Members of the Växjö Muslim Foundation made reports to the local police saying that they had discovered several posters depicting and insulting the prophet Mohammed in the Araby area of the city in Nydalavägen, Hjalmar Petris road and the Ulriksberg promenade, Swedish broadcaster Sveriges Radio reports.
Police spokesman Robert Loeffel labelled the posters as being offensive to the local Muslim community but did not divulge what was actually portrayed on the posters themselves. The police did say that they were considering the posters as a crime, describing it as hate against an ethnic group.
The Växjö Muslim Foundation came into prominence last year after they demanded the city grant them the right to publically broadcast the Islamic call to prayer on loudspeakers every Friday. “We are just wanting Sweden to allow Muslims in Växjö to feel even more at home.
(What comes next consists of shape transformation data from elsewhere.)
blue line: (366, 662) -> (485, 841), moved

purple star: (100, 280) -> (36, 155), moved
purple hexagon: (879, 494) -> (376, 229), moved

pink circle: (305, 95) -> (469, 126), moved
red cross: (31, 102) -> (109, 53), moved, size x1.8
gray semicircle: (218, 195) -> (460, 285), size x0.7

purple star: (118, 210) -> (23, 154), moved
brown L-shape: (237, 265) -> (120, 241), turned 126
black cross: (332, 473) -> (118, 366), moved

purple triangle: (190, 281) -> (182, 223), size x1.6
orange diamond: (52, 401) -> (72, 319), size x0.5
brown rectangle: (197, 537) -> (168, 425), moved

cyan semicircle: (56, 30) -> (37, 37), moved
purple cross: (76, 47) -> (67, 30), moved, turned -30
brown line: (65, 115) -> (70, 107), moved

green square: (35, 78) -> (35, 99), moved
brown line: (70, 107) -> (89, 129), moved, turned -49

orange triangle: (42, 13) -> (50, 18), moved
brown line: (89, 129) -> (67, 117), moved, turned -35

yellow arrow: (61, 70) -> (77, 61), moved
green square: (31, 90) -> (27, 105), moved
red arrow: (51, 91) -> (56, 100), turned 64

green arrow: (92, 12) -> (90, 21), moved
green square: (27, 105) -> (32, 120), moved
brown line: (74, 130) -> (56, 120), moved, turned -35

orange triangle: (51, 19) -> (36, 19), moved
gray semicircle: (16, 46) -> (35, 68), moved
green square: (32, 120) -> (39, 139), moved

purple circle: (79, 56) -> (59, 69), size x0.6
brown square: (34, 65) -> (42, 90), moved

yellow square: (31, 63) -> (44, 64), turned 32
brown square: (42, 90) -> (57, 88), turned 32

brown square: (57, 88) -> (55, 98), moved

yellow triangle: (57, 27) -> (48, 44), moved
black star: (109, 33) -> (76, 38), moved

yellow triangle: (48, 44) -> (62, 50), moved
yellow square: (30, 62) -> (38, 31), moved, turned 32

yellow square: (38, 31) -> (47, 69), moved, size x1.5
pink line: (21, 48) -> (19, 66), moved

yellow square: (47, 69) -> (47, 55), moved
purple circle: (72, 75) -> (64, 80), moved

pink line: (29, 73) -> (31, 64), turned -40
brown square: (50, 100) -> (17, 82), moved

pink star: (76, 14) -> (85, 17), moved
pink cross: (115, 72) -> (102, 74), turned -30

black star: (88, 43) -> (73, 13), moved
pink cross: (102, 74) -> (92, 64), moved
The Islamic community should be proud of their culture, and not feel like they have to hide,” Imam Ismail Abu Helal said at the time.
Earlier this year, the foundation made another announcement that they would be seeking foreign funding from countries like Saudi Arabia in order to construct a new mega-mosque in the city. “When we celebrate that Ramadan is over and in connection with the trip to Mecca there can be up to 2,000 people who come to the mosque, then we have had to use the old Folkets park or be outdoors,” Abu Helal complained.
The foundation is also not the first Muslims to be upset over depictions of the Islamic prophet, some of which have led to deadly terror attacks such as the attack on the offices of French satirical magazine Charlie Hebdo in January of 2015 that saw 12 people killed by radical Islamic terrorists.
Prior to the Charlie Hebdo massacre, Danish cartoonists found themselves also under threat of violence following the publishing of cartoons of Mohammed in 2005. Ten years after the publishing of the cartoons, Kurt Westergaard, who was forced to live under police protection due to threats against his life, said that despite the danger he had no regrets.